TASK BRIEF:
Pick out each line with the word "BBVA" from the material that follows.
######
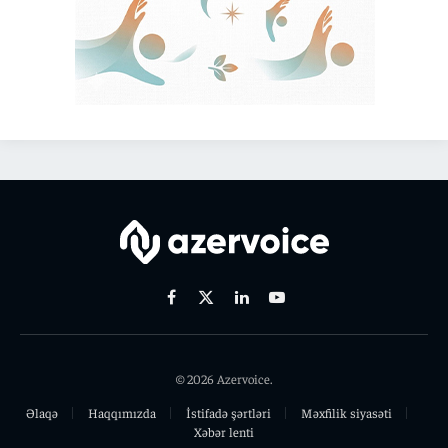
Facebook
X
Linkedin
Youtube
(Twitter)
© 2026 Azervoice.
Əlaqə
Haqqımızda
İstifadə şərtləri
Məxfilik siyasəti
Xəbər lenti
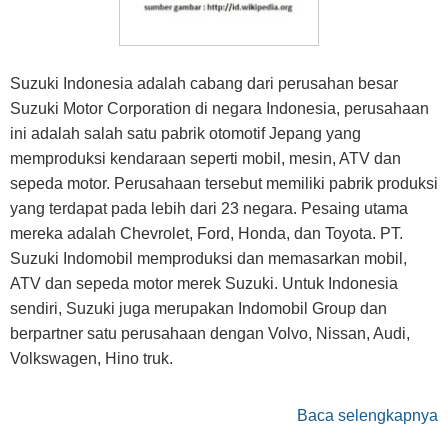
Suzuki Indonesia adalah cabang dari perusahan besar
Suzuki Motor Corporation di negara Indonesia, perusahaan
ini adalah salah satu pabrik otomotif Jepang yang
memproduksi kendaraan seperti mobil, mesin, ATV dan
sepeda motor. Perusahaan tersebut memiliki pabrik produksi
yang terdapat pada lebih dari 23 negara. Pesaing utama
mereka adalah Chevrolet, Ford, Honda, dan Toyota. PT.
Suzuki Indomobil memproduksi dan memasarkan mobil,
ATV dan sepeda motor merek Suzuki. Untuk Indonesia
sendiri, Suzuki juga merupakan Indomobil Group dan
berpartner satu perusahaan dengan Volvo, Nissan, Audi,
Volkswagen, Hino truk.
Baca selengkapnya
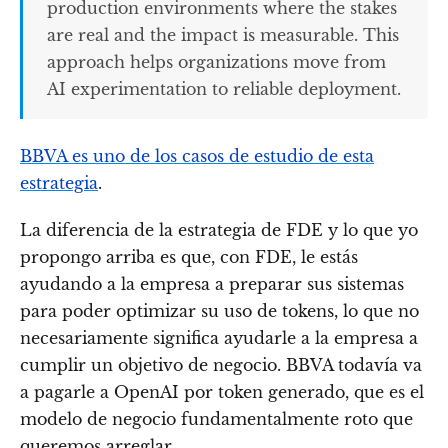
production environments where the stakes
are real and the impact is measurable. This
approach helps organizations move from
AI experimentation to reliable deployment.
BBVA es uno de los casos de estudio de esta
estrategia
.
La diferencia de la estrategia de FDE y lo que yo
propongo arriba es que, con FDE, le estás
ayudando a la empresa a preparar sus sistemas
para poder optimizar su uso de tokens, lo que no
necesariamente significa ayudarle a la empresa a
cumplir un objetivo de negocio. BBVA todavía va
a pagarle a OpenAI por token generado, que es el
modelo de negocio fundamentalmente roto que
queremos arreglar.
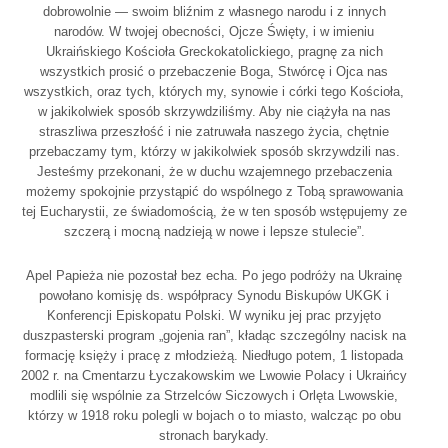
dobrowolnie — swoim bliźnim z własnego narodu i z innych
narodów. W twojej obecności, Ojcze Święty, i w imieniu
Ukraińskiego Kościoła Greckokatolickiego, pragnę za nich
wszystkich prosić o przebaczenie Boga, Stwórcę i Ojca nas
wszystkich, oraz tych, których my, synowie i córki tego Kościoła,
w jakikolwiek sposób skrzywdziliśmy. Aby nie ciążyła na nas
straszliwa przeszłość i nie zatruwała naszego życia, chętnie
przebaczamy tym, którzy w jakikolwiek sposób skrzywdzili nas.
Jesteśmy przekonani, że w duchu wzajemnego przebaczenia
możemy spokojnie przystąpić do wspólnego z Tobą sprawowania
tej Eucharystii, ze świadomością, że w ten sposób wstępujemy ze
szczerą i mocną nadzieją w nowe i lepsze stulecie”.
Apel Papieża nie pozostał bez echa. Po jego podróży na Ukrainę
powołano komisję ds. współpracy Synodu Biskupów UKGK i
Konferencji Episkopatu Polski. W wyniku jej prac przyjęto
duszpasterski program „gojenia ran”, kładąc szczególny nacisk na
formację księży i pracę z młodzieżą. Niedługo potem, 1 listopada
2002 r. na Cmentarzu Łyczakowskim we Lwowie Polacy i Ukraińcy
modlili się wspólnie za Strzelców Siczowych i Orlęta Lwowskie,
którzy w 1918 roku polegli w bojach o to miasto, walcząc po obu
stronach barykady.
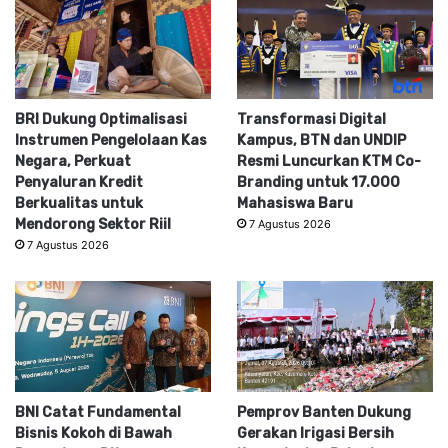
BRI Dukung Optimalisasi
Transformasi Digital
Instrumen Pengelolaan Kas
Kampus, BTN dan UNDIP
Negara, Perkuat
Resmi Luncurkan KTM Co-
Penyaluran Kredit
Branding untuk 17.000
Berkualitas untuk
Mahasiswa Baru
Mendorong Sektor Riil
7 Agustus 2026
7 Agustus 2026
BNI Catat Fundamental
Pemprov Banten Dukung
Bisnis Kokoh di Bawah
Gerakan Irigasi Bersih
######
RESULT:
BBVA es uno de los casos de estudio de esta
cumplir un objetivo de negocio. BBVA todavía va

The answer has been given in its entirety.